-------- LISTED ENTRIES
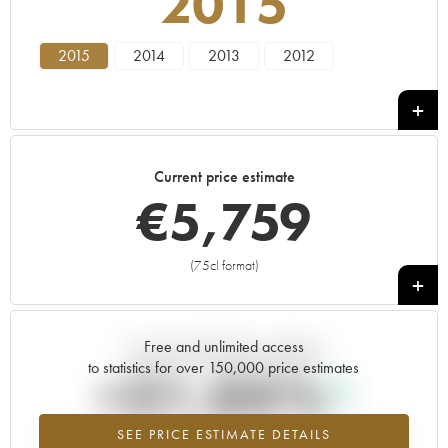
2015
2015
2014
2013
2012
Current price estimate
€
5,759
(75cl format)
+
Free and unlimited access
Current trend of price estimate
to statistics for over 150,000 price estimates
+21.05%
SEE PRICE ESTIMATE DETAILS
Highest trend for the 2015 vintage from 2026 in relation to 2025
----------------
ACTION ITEM: Go over the entries above and tally the lines holding "trend"; please answer with the number alone.

TASK RESULT: 2